Cecil Dawkins is a North American author primarily of fiction.
She was born in 1927 in Birmingham, Alabama, where she grew to adulthood. After graduating from the University of Alabama with a B.A. in English in 1949, she studied at Stanford University, where she earned her M.A. degree in English Literature in 1953. Her second year at Stanford she was awarded the Stanford University Creative Writing Fellowship, 1952-1953.
She has held the following academic positions:
Writer in Residence, Stephens College, 1973-1979.
Guest faculty, Sarah Lawrence College, 1979-1981.
Distinguished Visiting Writer, University of Hawaii, 1991.
Calloway/O'Conner Chair Professor, Georgia College, Milledgeville, GA, 1996-1997.

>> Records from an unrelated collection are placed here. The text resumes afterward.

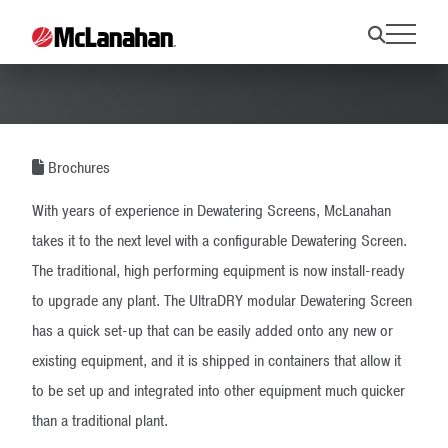
UltraDRY Brochure
Brochures
With years of experience in Dewatering Screens, McLanahan
takes it to the next level with a configurable Dewatering Screen.
The traditional, high performing equipment is now install-ready
to upgrade any plant. The UltraDRY modular Dewatering Screen
has a quick set-up that can be easily added onto any new or
existing equipment, and it is shipped in containers that allow it
to be set up and integrated into other equipment much quicker
than a traditional plant.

The Quiet Enemy, a collection of Dawkins' short stories, was published by Athenaeum in 1963 and was concurrently published by Andre Deutsch in London. One story in that collection appeared in a Martha Foley Best American Short Stories of 1963 collection and also won an award in Southwest Review and the John H. McGinnis Award for the Best Story in Two Years. Individual stories from this collection had first appeared in the Paris Review, the Georgia Review, and the Sewanee Review. The Quiet Enemy was reissued in the Penguin Contemporary American Fiction series, and again, in 1996, by the Georgia University Press.